I got a few free minutes after 1 PM and I called her office. She came to the point right away, and said "the scan has uncovered an anomaly called AVM in your brain. You should go see a neurosurgeon soon". Until that moment, AVM meant only one thing to me - a venerable movie studio back in India that released some of my favorite childhood movies. I didn't have any idea what this AVM was all about, but knew this one wasn't going to be as much fun and cool.

I tried to ask my eye doctor what the finding meant, but she encouraged me to talk to a neurosurgeon soon and referred me to one at the Swedish Hospital.

I hunkered down in a conference room with my laptop and reached out to the only person I wanted to talk then. No, not my wife or parents or brothers or close friends. It was Google. I typed in 'brain AVM' in the search box and so started my 30 hours of research in the next couple of days on this topic.

After my initial research, I realized AVM meant business. I called the neurosurgeon's office right away and set up an appt. for Friday Sept 26.

After a lot of research that night, I realized this may be nothing or it could be a life changing event. Either way, I wanted to document and share what I was going through. I decided to start this blog. I also decided to wait until after my visit with the neurosurgeon to let my family know about this. I shuttle between my work in Seattle, and home in Virginia every few weeks. And I wanted to understand the issue and the prognosis better before I drag my wife into this mess.


Visual Field Test

So it all started with a routine vision checkup in early September 2014. Part of the eye checkup involved the Visual Field test, designed to test the peripheral vision. It is a fairly common test and it involves looking at a small screen through a (perimetry) machine (one eye at a time) and press on a clicker every time we see something blinking on the screen. It just took a few minutes to complete the test for both eyes.

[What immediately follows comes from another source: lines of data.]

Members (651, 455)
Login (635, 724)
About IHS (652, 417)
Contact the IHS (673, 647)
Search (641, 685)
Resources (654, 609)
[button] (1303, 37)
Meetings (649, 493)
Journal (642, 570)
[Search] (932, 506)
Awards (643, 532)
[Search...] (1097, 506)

My eye doctor showed me the report after the test and notified me that I didn't do that well - apparently my peripheral vision wasn't that good in the lower left quadrant of my "eyes". Yeah, the problem was in the exact same spot in both my eyes. It is called Left Quadrantanopia. Looking at the report (see below) it looked like I had lost about 20% of my peripheral vision in both eyes. I actually didn't experience or notice this in the real world, but that is what the test uncovered.

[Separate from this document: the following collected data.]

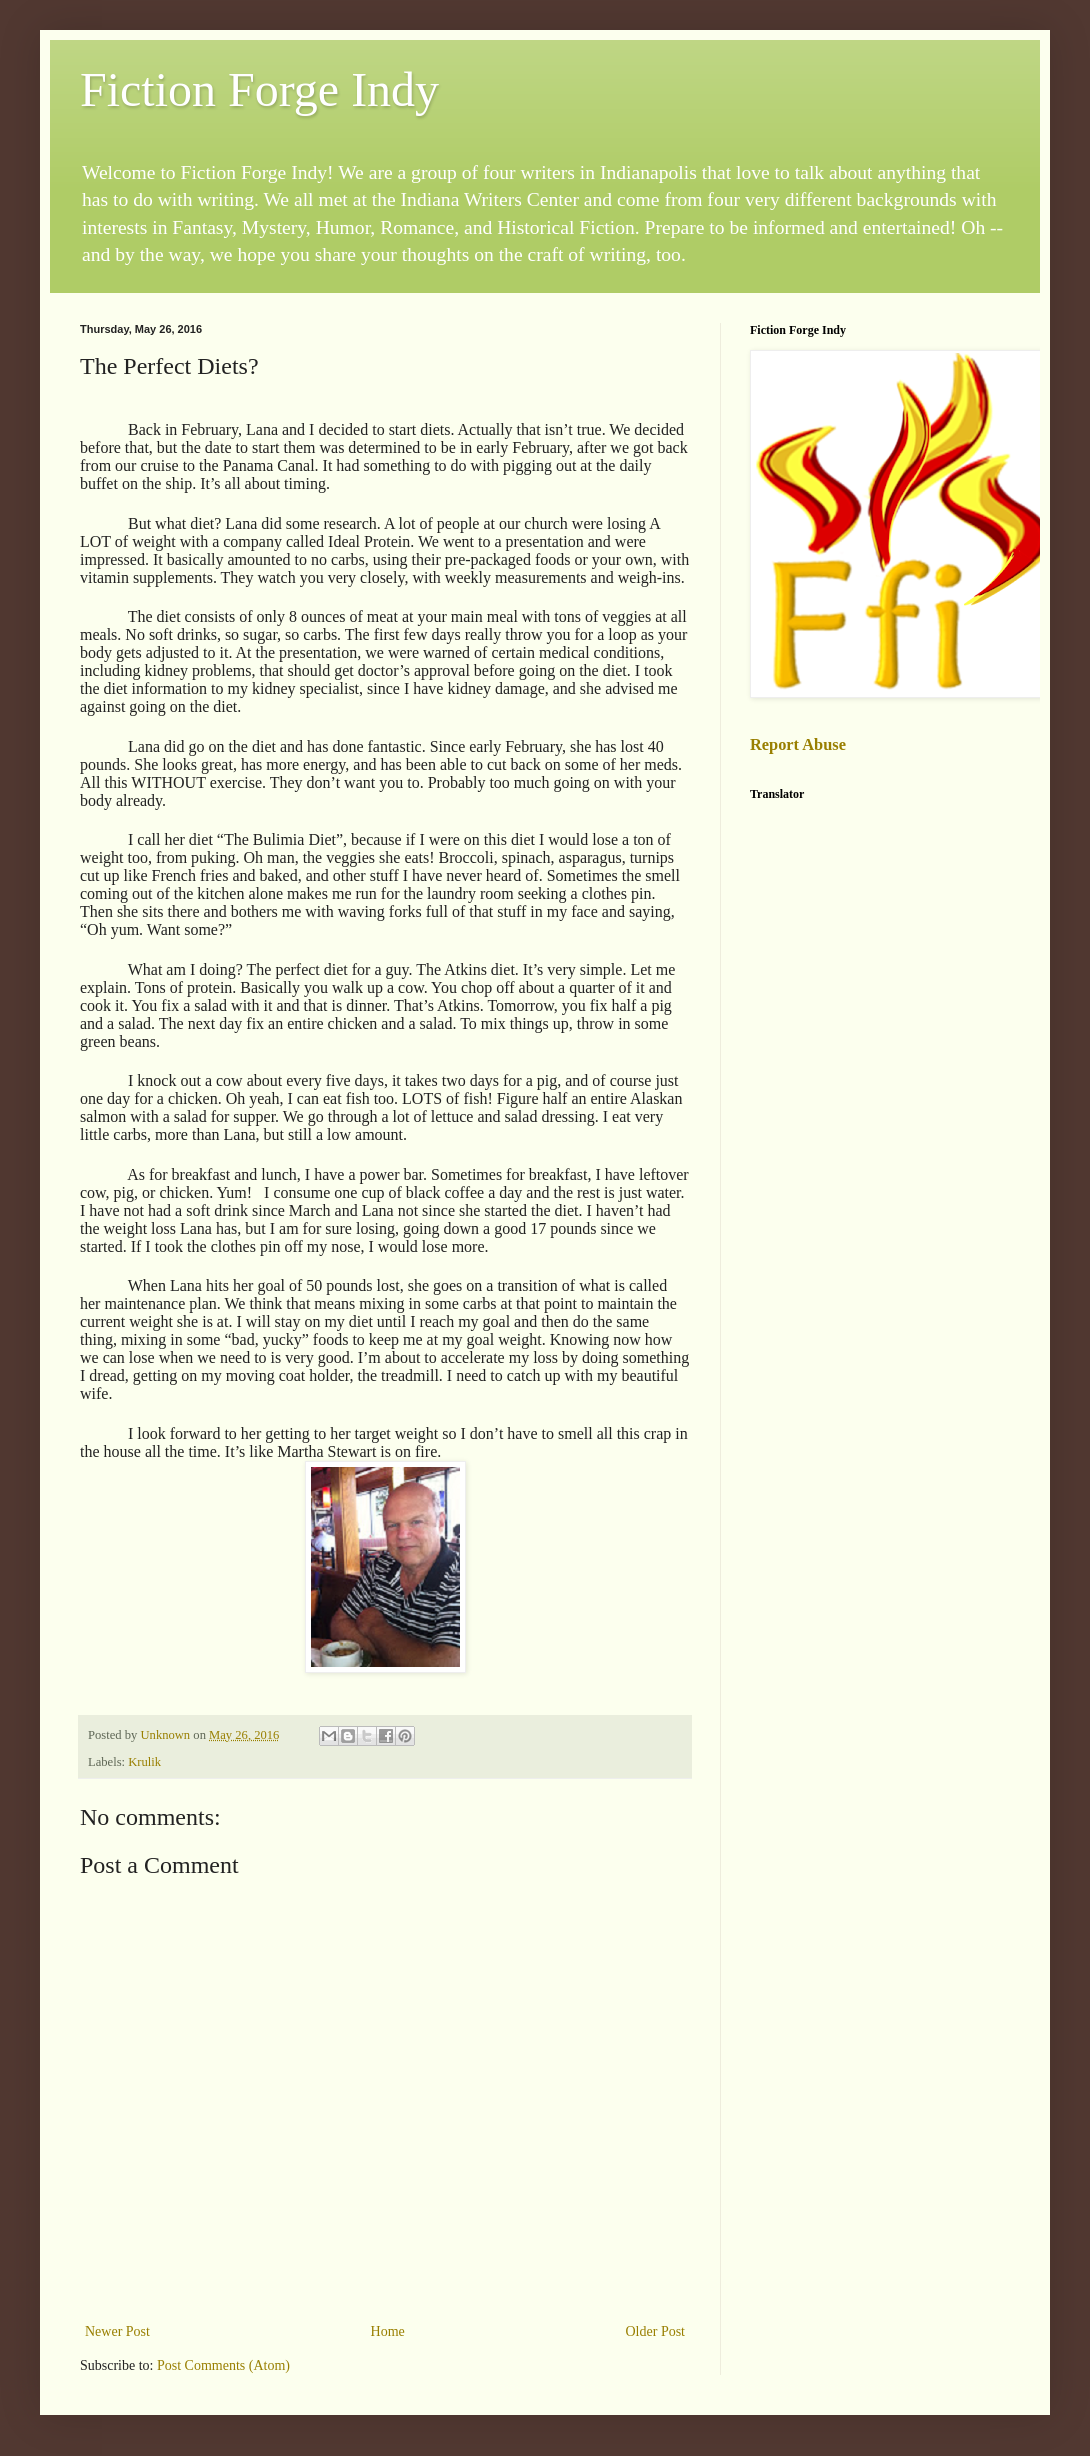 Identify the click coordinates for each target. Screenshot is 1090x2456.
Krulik (144, 1762)
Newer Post (117, 2331)
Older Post (656, 2331)
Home (388, 2331)
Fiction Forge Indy (259, 89)
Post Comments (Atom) (223, 2365)
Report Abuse (798, 744)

I was sitting there mildly concerned about my eyes and then my doctor said something I totally didn't expect - apparently problems in the exact same spot in both eyes usually indicate a problem external to the eyes, with things like optic nerve, optic tract or with something else in the brain (wait, what? brain?) Should I be relived that my eyes are fine? or should I be concerned that something else may be off, way off? I wasn't sure.

She asked me to come back in a couple of weeks to do an extended version of the same test. I tried to dodge it, but she insisted I come back, so I set a date in about 2 weeks. For whatever reason, I wasn't concerned much and I didn't even bother to tell my wife about this.

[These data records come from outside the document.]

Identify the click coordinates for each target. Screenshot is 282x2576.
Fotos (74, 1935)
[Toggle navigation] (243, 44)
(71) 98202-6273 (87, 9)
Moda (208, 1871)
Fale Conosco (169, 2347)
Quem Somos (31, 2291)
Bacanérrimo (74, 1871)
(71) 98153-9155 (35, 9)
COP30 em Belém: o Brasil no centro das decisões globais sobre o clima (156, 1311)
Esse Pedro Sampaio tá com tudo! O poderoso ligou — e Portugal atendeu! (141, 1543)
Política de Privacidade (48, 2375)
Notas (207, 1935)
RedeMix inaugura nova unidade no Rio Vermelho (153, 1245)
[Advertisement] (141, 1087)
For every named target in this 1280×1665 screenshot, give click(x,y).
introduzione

And so I took the test again on Sep 18th. And, surprise, I failed again. She explained to me how I had failed very consistently and insisted that I get a MRI done soon. So I scheduled my MRI right away for the following week.

And after thinking about it for sometime, I decided not to tell my wife about this, not yet. I was naively hoping this was going to be a false alarm and there was no point in making her worry about nothing.